Williams and Blackman Leave “Batwoman” Over Conflict with DC

Posted on September 5, 2013 at 8:59 am by Tyler Waterman

Batwoman has long been on of DC’s finest books, not just within the Bat-family, but within the entire New 52 lineup. Edgy, exceptionally unique, and always gripping, writer J.H. Williams III’s stories defined one of the most individual characters to ever wear the mantle, and W. Haden Blackman’s art reinforced that with every panel. Fans of the book never knew what to expect, other than buckets of loved poured into it from this creative team.

As of today, we say goodbye to that team. Citing a continuing conflict with DC Editorial, both talents have announced they have left the title, with their final issue being December’s Batwoman #26.

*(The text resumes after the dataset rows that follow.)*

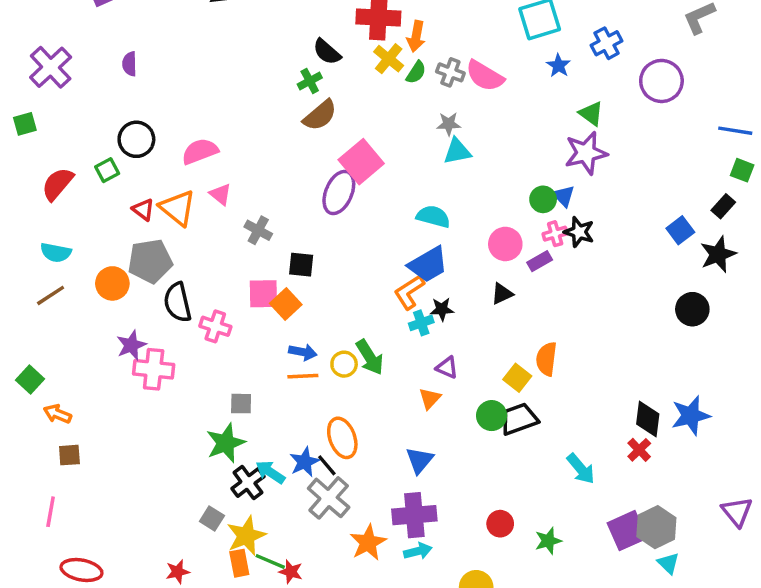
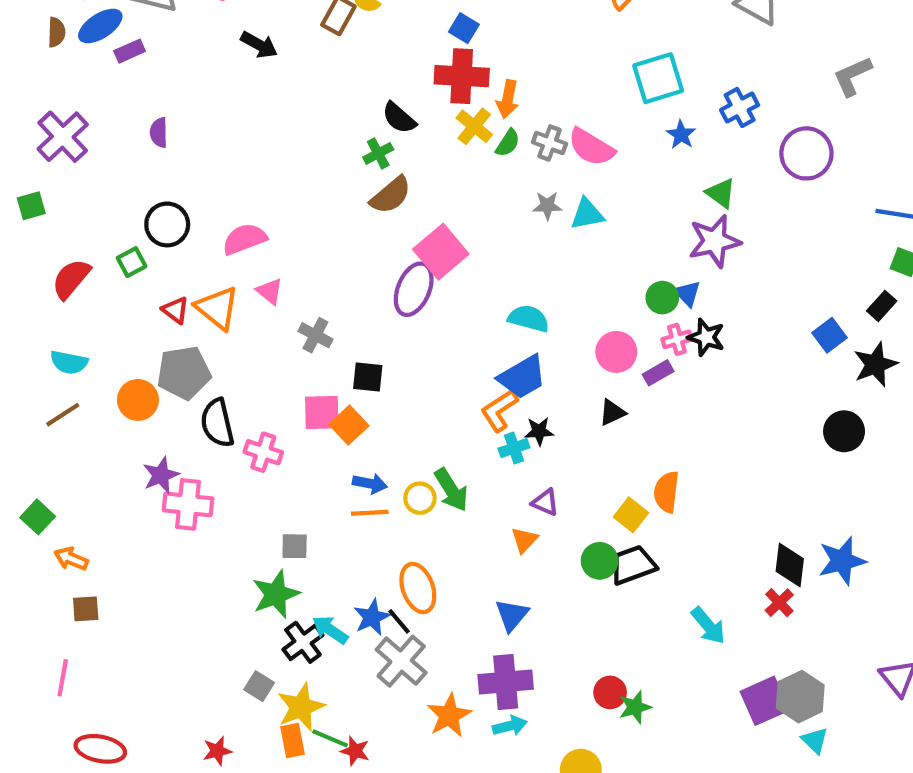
cyan triangle: (457, 151) -> (587, 214), moved
green star: (548, 541) -> (635, 707), moved

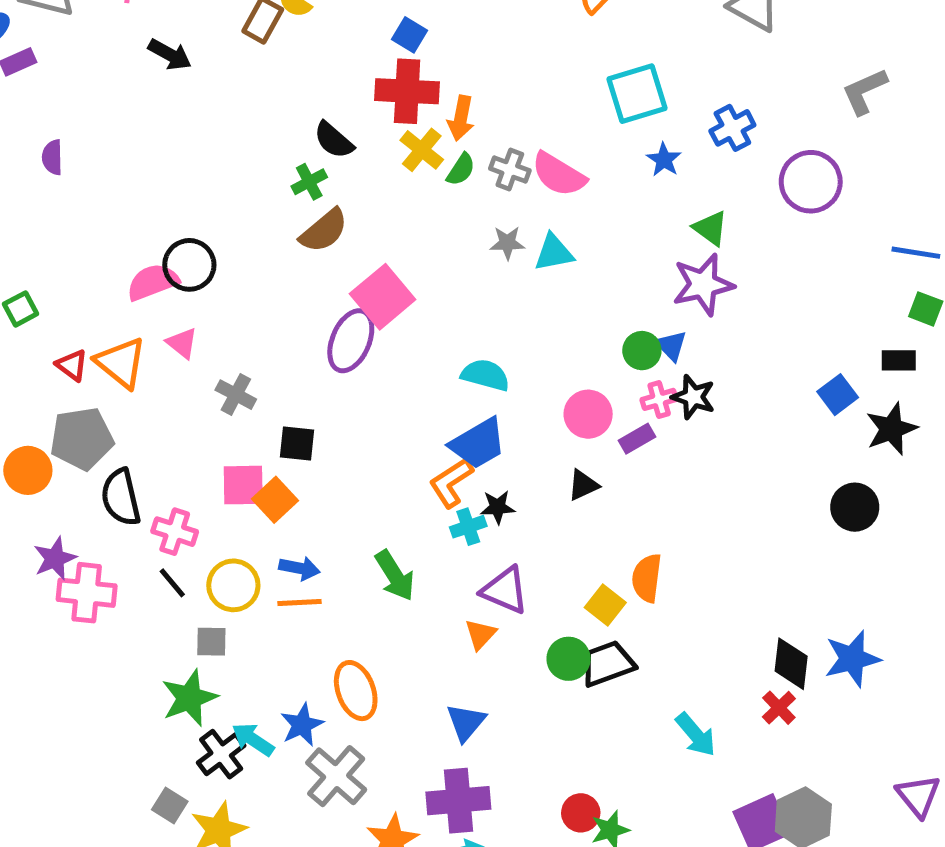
black circle: (167, 224) -> (189, 265), moved
black rectangle: (882, 306) -> (899, 360), turned 48
yellow circle: (420, 498) -> (233, 585), moved, size x1.4
purple triangle: (545, 502) -> (505, 590), size x1.5
black line: (399, 621) -> (172, 583), moved

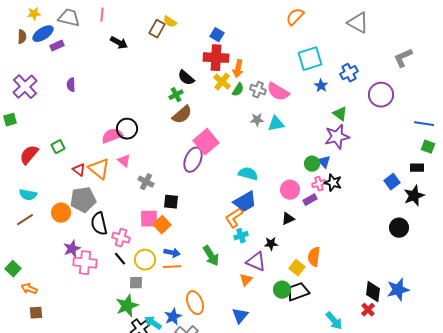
black star: (498, 507) -> (271, 244), moved

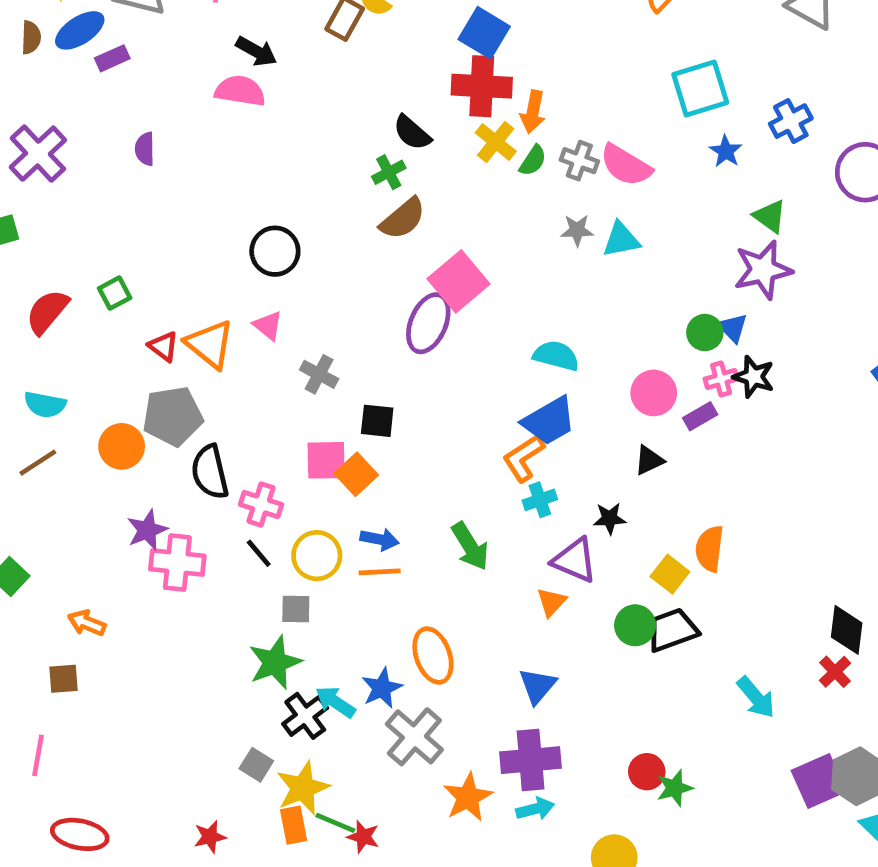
blue square: (217, 35) -> (484, 33), size x1.5
pink semicircle: (112, 136) -> (240, 91), moved, turned 30
orange arrow: (29, 289) -> (87, 623), moved

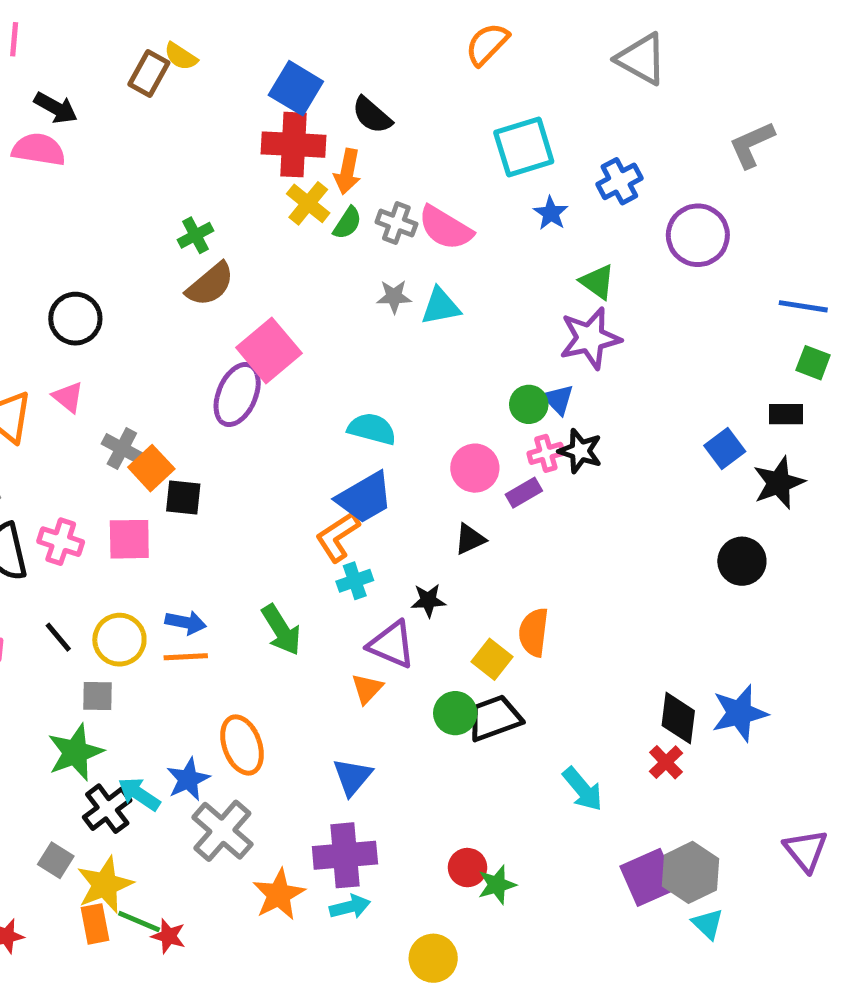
black semicircle: (412, 133) -> (372, 115), moved
orange square: (356, 474) -> (151, 468), moved
pink cross: (261, 504) -> (61, 542), moved

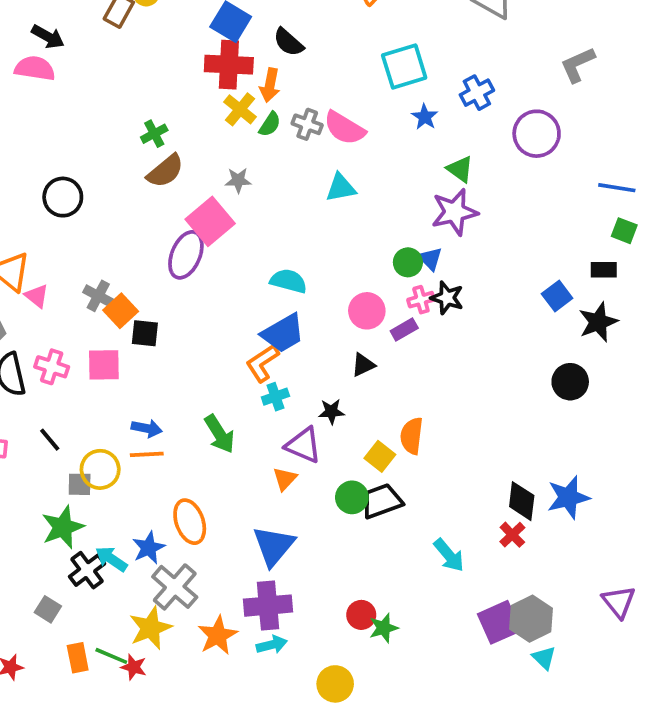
gray star: (394, 297) -> (238, 180), moved
pink triangle: (68, 397) -> (37, 296), moved
yellow circle: (119, 640) -> (100, 469), moved
blue triangle: (352, 777) -> (274, 546), size x1.4
yellow star: (105, 885) -> (150, 628), moved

“Unfortunately, in recent months, DC has asked us to alter or completely discard many long-standing storylines in ways that we feel compromise the character and the series,” read a statement from both creators on each of their websites. “We were told to ditch plans for Killer Croc’s origins; forced to drastically alter the original ending of our current arc, which would have defined Batwoman’s heroic future in bold new ways; and, most crushingly, prohibited from ever showing Kate and Maggie actually getting married. All of these editorial decisions came at the last minute, and always after a year or more of planning and plotting on our end.”

As sad as I am to see them go, I find it hard to blame them. While no creator wants to have their long-term plans upended, this book in particular relied very heavily on subtle story hints and detailed character developments that were essential to understanding the story and driving it forward. Having read every issue, I can’t imagine how difficult it must have been to try and adjust or outright abandon the plot devices they were so carefully cultivating.

Perhaps the bigger issue here is the obviously controversial decision not to depict the wedding of Kate and Maggie. While Williams made a point of saying that DC’s stance wasn’t anti-gay marriage (see below), it’s hard to blame the folks who are jumping to that conclusion. Considering both the commercial success and public support Marvel received after the announcement and depiction of Northstar’s marriage to his boyfriend Kyle in Astonishing X-Men, DC’s desire to avoid a similar idea seems strange. It’s particularly disappointing considering Batwoman did such a fantastic job of depicting homosexuality in a comics, where so many other books do not.

More information will certainly come out, but out of the gate, this looks like another black eye for DC’s management decisions, and if nothing else is a huge loss for comic fans everywhere.